Abbiamo lanciato una call per lavori di videodanza e un format di webtv che andrà in onda la prossima primavera, con le quali coinvolgeremo ragazze e ragazzi, professionisti e scuole di danza per mettere la città al centro dell’arte del corpo e del movimento.
Il ballo abiterà gli spazi, luoghi d’arte, musei, biblioteche, teatri. 

Questo progetto è stato reinventato per adattarlo alla situazione sanitaria senza perdere la qualità, grazie alla professionalità di Vittoria Cappelli e Monica Ratti in collaborazione con l’Assessorato alla Cultura e Bologna Welcome.

Dancin’Bo cambia formula, nel pieno rispetto delle norme sanitarie, quest’anno sbarca sul web e si rivolge a ragazze e ragazzi, professionisti, scuole di danza, singoli e gruppi.

Abbiamo ideato un progetto per continuare a mettere Bologna al centro della danza, dell’arte del corpo e del movimento, abitando gli spazi della città, con le sue architetture, monumenti, musei, biblioteche e teatri.

Ringrazio Vittoria Cappelli e Monica Ratti che hanno saputo trasformare Dancin’Bo in un progetto digitale di qualità. Un’iniziativa che lo scorso anno ha registrato 80 mila presenze, coinvolgendo più di 50 realtà tra associazioni, scuole di danza e compagnie professionali.

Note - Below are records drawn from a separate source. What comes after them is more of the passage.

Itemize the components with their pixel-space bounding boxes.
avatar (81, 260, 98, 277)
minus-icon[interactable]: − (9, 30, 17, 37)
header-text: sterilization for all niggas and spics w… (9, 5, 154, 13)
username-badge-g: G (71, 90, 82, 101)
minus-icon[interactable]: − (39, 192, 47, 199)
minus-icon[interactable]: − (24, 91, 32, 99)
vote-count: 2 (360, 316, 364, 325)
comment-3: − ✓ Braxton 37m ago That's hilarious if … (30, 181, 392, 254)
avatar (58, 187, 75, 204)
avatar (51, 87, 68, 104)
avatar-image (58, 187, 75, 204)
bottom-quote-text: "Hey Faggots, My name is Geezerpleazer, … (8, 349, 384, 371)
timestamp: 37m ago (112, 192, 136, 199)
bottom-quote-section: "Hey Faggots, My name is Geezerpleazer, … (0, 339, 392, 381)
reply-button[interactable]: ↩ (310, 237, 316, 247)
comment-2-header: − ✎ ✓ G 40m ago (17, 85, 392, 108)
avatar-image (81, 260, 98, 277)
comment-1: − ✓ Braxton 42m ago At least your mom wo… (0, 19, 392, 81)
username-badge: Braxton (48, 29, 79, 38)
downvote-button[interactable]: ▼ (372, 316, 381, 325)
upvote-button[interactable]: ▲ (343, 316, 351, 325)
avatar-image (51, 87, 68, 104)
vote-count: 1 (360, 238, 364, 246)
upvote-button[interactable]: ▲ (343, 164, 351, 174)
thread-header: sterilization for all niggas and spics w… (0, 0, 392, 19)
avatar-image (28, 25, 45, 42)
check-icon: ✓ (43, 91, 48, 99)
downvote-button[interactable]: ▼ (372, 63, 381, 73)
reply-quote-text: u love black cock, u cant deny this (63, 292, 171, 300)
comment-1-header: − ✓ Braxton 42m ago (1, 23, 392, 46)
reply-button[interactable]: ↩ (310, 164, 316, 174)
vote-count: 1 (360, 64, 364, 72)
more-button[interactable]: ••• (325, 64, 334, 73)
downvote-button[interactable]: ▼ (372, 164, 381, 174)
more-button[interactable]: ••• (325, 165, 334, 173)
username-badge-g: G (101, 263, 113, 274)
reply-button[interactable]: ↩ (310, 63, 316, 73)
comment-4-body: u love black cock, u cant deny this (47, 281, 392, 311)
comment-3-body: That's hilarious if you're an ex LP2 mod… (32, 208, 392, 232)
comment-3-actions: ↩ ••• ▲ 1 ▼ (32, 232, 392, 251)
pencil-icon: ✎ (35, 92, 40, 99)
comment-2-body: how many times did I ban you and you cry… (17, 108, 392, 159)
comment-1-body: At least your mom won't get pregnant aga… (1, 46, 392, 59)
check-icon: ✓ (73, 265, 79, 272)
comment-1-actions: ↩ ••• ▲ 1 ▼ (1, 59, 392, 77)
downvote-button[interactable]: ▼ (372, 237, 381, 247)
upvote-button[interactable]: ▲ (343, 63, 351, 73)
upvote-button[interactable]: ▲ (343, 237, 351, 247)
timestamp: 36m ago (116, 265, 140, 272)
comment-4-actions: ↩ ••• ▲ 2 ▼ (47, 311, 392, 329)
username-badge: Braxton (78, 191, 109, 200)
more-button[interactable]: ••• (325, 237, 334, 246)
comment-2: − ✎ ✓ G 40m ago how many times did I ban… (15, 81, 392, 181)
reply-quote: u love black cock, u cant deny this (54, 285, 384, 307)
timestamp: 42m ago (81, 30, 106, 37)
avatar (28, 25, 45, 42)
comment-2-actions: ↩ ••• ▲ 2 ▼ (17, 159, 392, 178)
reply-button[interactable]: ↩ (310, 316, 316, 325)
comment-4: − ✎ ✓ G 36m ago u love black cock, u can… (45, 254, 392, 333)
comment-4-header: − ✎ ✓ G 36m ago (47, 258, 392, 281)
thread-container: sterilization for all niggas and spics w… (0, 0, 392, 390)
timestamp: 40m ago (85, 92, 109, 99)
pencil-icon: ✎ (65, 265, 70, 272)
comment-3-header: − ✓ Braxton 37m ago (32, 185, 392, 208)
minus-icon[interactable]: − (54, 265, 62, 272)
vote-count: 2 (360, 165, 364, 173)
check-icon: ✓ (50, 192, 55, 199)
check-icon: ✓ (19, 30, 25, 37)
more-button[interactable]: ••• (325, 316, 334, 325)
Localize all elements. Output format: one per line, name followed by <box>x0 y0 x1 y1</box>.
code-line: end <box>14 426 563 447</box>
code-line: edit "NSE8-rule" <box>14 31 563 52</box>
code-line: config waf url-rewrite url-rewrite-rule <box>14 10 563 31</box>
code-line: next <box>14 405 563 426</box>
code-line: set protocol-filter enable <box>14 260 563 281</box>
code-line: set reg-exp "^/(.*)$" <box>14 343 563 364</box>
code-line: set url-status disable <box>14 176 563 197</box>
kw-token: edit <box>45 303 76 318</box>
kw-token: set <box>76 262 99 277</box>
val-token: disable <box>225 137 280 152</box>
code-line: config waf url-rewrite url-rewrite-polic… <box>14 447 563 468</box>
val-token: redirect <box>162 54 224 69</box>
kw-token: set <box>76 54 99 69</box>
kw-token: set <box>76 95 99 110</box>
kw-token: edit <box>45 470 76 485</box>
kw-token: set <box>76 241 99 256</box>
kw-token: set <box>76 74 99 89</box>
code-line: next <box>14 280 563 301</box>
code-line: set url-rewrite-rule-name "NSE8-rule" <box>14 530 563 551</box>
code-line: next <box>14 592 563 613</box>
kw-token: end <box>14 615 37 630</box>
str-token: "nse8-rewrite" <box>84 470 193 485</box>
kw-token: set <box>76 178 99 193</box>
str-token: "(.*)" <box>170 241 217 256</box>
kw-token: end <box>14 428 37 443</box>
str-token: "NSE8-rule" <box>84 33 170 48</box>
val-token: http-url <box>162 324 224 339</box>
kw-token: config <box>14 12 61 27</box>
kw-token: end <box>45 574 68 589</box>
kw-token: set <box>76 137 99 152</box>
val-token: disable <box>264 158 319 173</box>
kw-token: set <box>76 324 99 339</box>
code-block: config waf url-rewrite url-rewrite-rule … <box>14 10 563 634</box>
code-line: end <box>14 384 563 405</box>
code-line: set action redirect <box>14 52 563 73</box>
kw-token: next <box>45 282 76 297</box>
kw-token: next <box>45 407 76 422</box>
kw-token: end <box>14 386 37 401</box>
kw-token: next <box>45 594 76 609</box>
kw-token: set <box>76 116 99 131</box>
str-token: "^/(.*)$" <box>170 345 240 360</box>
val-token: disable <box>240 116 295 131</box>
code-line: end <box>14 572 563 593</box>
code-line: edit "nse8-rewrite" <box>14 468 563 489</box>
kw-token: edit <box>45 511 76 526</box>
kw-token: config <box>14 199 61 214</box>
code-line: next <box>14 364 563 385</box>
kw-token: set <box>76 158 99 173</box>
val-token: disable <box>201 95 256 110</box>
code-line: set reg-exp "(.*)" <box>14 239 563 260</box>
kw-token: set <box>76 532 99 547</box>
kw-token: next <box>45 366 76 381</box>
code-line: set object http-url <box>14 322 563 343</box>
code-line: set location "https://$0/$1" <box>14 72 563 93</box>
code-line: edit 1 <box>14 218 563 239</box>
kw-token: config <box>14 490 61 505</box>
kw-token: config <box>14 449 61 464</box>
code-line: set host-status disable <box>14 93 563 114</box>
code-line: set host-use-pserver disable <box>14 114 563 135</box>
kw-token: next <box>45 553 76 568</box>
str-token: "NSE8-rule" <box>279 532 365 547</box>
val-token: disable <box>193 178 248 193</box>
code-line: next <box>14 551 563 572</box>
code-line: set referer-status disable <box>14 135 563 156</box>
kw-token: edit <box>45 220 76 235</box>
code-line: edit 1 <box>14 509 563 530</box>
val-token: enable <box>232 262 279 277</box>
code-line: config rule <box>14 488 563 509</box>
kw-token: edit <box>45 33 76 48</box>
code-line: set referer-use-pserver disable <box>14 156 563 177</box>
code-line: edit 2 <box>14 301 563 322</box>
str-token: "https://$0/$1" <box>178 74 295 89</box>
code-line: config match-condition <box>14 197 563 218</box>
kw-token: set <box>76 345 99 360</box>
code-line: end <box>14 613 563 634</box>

Tre le azioni previste da Dancin’Bo 2021 per celebrare, seppur a distanza, la bellezza e l’energia del ballo in tutte le sue forme, si parte con due open call per la ricerca di lavori di videodanza, ovvero il concorso Dancin’Bo World Connection per interpretare con la danza la singolare esperienza del lockdown e quello dedicato ai luoghi di Bologna e area metropolitana Dancin’Bo Site Specific, entrambi in partnership con Bologna Welcome.

In programma anche un format di webtv in tre puntate per valorizzare e promuovere le diverse declinazioni della danza a Bologna, attraverso performance, incontri e interviste con i tanti protagonisti della scena professionale e amatoriale locale. Un’occasione gioiosa per scuole di danza, associazioni culturali, compagnie e professionisti per raccontarsi anche attraverso video originali, realizzati nei luoghi d’arte e di cultura più suggestivi della città, tra le architetture e i monumenti della Bologna storica e contemporanea.
Le puntate di Dancin’Bo on air saranno trasmesse a marzo sulla web TV Sport2U che opera anche sul territorio bolognese e verranno rilanciate sulle pagine social dei partner coinvolti nel progetto.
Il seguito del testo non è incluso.